Un partito del lavoro è anche un partito di lavoratrici e lavoratori. Che lo abitano, lo attraversano, contribuiscono a dirigerlo. Negli anni, in tutta la sinistra, non solo nel Pd, il peso del mondo del lavoro è diminuito per tante ragioni. Questo non ha fatto specularmente bene nemmeno al sindacato. L’effetto sono dei partiti sempre più leggeri e radicati nei ceti medi metropolitani e un sindacato che via via si è spoliticizzato, insidiato anche dalla concorrenza sleale di sindacati gialli e corporativi sponsorizzati da questa destra che combatte per principio l’idea di una legge sulla rappresentanza. Se guardiamo i parlamenti dell’Europa occidentale la crisi dei partiti figli del movimento operaio ha espulso una parte della società dalla direzione dello stato. Oggi ci avviciniamo sempre di più a una democrazia fondata sul censo: non a caso si sono spostati 11 punti di Pil dal lavoro alla rendita. È come se si fosse fermata la lunga corsa verso l’uguaglianza che nella seconda metà del ‘900 ha permeato le democrazie europee. Sul nostro versante credo che dobbiamo cominciare a riflettere su forme di parità sociale – lo propone Piketty in un recente saggio sulla storia sociale elettorale della Francia – che consentano a impiegati e operai di accedere agli organismi dei partiti e alle assemblee elettive. Persino attraverso qualcosa che assomiglia alle quote. Dobbiamo cominciare a metterci la testa, se vogliamo salvare la democrazia dobbiamo far uscire dal privato questo pezzo di società ormai pesantemente fuori.
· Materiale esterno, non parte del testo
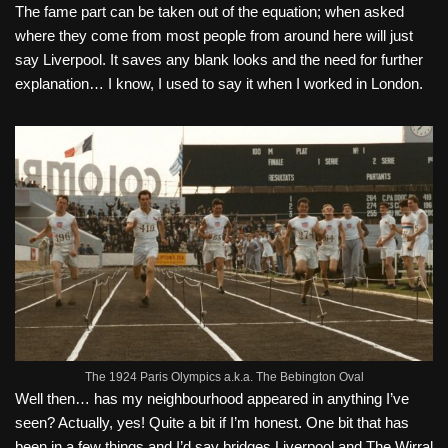
The fame part can be taken out of the equation; when asked
where they come from most people from around here will just
say Liverpool. It saves any blank looks and the need for further
explanation… I know, I used to say it when I worked in London.
The 1924 Paris Olympics a.k.a. The Bebington Oval
Well then… has my neighbourhood appeared in anyt
hing I’ve
seen? Actually, yes! Quite a bit if I’m honest. One bit that has
been in a few things and I’d say bridges Liverpool and The Wirral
Una visione non è anche andare oltre la sola dimensione “quantitativista “del lavoro?
Dobbiamo aprire una stagione di mobilitazione sulla qualità del lavoro. La settimana corta esiste e viene sperimentata in mezza Europa. Spagna, Francia, Germania, Gran Bretagna. In Italia alcune aziende come Luxottica, Lamborghini, Intesa-San Paolo, hanno avviato la settimana corta in accordo con il sindacato. E nonostante i vaticini dei liberisti, queste scelte hanno incrementato la produttività e conciliato tempi di vita e tempi di lavoro. A settembre il nostro testo di legge sulla riduzione dell’orario di lavoro a parità di salario andrà finalmente al voto in commissione e poi in aula. Mi auguro che la destra non si metta contro un dato ineluttabile della storia. Non c’è mai stata una rivoluzione tecnologica senza una radicale riduzione del carico di lavoro. Anche per salvare occupazione e dare un segnale alle generazioni nuove che non ne possono più di sfruttamento e precarietà. Se non lo fa la politica, ci penserà il mercato. Temo con morti e feriti. Allo stesso tempo, si deve aprire un dibattito serio nel paese sul diritto alla disconnessione su cui abbiamo presentato un ddl che prova a essere anche una risposta a fenomeni di burn out e di dimissioni, molto diffusi soprattutto nel post pandemia e con la diffusione sempre più forte del telelavoro. C’è un lavoro che ha mansioni intellettuali che non può essere dimenticato o considerato privilegiato. Qui picchieranno più duro gli effetti del salto dell’Intelligenza artificiale.